Manacher

Algorithm

Step 1. Inserting special characters

Assume the original string is s, and the string after insertion is t.

We insert special characters into s so as to avoid handling palindromes of odd length and even length separately.

We insert * around every character, prepend a ^ and append a $ to the string.

For example:

// Odd case
"aba" // the palindrome was of length 3
// becomes
"^*a*b*a*$" // the palindrome is of length 7
//   ^
//   this b is still the center.


// Even case
"abba" // the palindrome was of length 4
// becomes
"^*a*b*b*a*$" // the palindrome is of length 9
//    ^
//    this * becomes the new center

How to convert the indexes between s and t?

      0 1 2
s =   a b c
    012345678
t = ^*a*b*c*$

0 -> 2
1 -> 4
2 -> 6
(indexInS + 1) * 2 = indexInT

indexInT / 2 - 1 = indexInS

We only need to consider the indexes in t in range [2, s.size() * 2], which corresponds to [0, s.size()-1] in s.

Step 2. Calculate r array

Let r[i] be the number of palindromes centered at t[i] (aka. the radius of the longest palindrome centered at t[i]).

So we have:

  • the longest palindrome centered at t[i] is t[i-r[i]+1 .. i+r[i]-1].

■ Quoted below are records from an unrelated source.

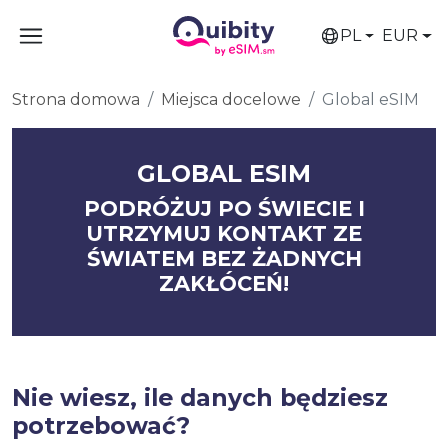
PL
EUR
Strona domowa
Miejsca docelowe
Global eSIM
GLOBAL ESIM
PODRÓŻUJ PO ŚWIECIE I
UTRZYMUJ KONTAKT ZE
ŚWIATEM BEZ ŻADNYCH
ZAKŁÓCEŃ!
Nie wiesz, ile danych będziesz
potrzebować?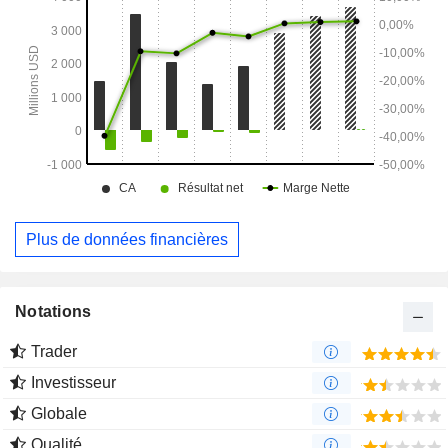
propose des régimes de type Preferred Provider
Organization (PPO) et Health Maintenance Organization
(HMO) aux bénéficiaires de Medicare Advantage (MA) dans
plusieurs États.
Plus de données financières
Notations
Trader
Investisseur
Globale
Qualité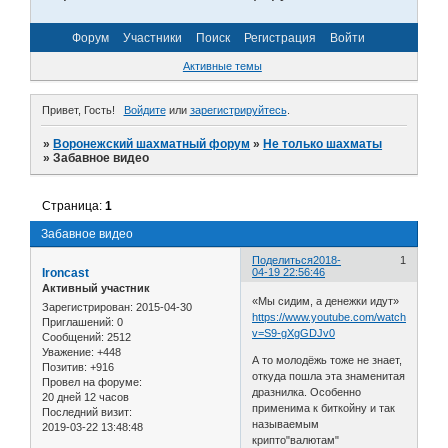
Форум
Участники
Поиск
Регистрация
Войти
Активные темы
Привет, Гость!
Войдите
или
зарегистрируйтесь
.
»
Воронежский шахматный форум
»
Не только шахматы
»
Забавное видео
Страница:
1
Забавное видео
Поделиться
2018-
1
Ironcast
04-19 22:56:46
Активный участник
«Мы сидим, а денежки идут»
Зарегистрирован
: 2015-04-30
https://www.youtube.com/watch?
Приглашений:
0
v=S9-gXgGDJv0
Сообщений:
2512
Уважение:
+448
А то молодёжь тоже не знает,
Позитив:
+916
откуда пошла эта знаменитая
Провел на форуме:
дразнилка. Особенно
20 дней 12 часов
применима к биткойну и так
Последний визит:
называемым
2019-03-22 13:48:48
крипто"валютам"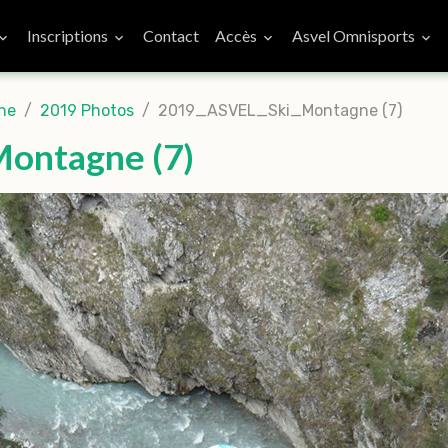
Inscriptions
Contact
Accès
Asvel Omnisports
ne
2019 Photos
2019_ASVEL_Ski_Montagne (7)
ontagne (7)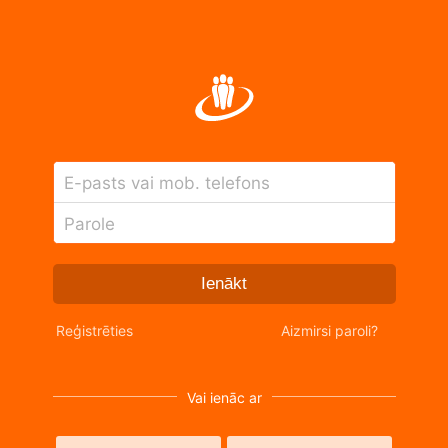
E-pasts vai mob. telefons
Parole
Ienākt
Reģistrēties
Aizmirsi paroli?
Vai ienāc ar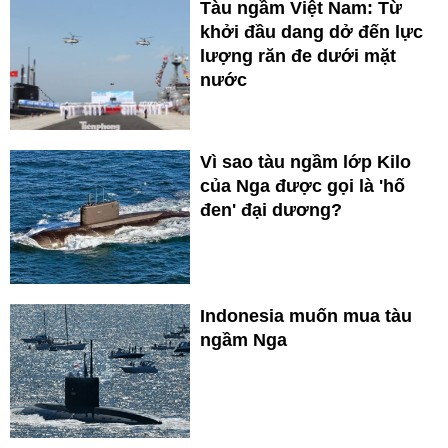
Tàu ngầm Việt Nam: Từ
khởi đầu dang dở đến lực
lượng răn đe dưới mặt
nước
Vì sao tàu ngầm lớp Kilo
của Nga được gọi là 'hố
đen' đại dương?
Indonesia muốn mua tàu
ngầm Nga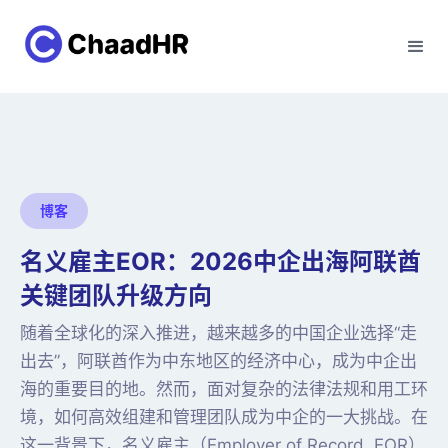
博客
名义雇主EOR：2026中企出海阿联酋
关键团队升级方向
随着全球化的深入推进，越来越多的中国企业选择“走
出去”，阿联酋作为中东地区的经济中心，成为中企出
海的重要目的地。然而，面对复杂的法律法规和用工环
境，如何高效组建和管理团队成为中企的一大挑战。在
这一背景下，名义雇主（Employer of Record, EOR）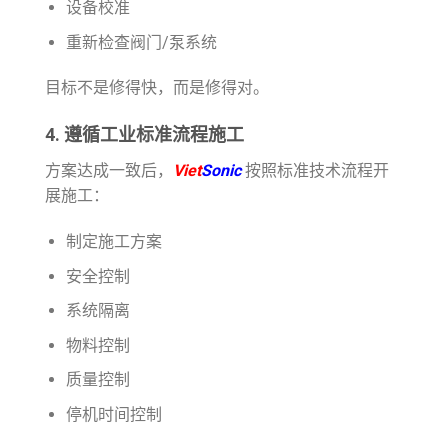
设备校准
重新检查阀门/泵系统
目标不是修得快，而是修得对。
4. 遵循工业标准流程施工
方案达成一致后，
Viet
Sonic
按照标准技术流程开
展施工：
制定施工方案
安全控制
系统隔离
物料控制
质量控制
停机时间控制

  • For any k < r[i], substring t[i-k .. i+k] is a palindrome.

  • For any k >= r[i], substring t[i-k .. i+k] is not a palindrome.

Example:

     0123456789012
t = "^*a*b*c*b*d*$"
        ^  ^  ^

For center t[6] = 'c', we have r[6] = 4:

  • The longest palindrome centered at t[6] is t[3 .. 9] = "*b*c*b*"

  • For any k < 4, substring t[6-k .. 6+k] is a palindrome. E.g. for k = 2, t[4 .. 8] = "b*c*b" is a palindrome.

  • For any k >= 4, substring t[6-k .. 6+k] is not a palindrome. E.g. for k = 4, t[2 .. 10] = "a*b*c*b*d" is not a palindrome.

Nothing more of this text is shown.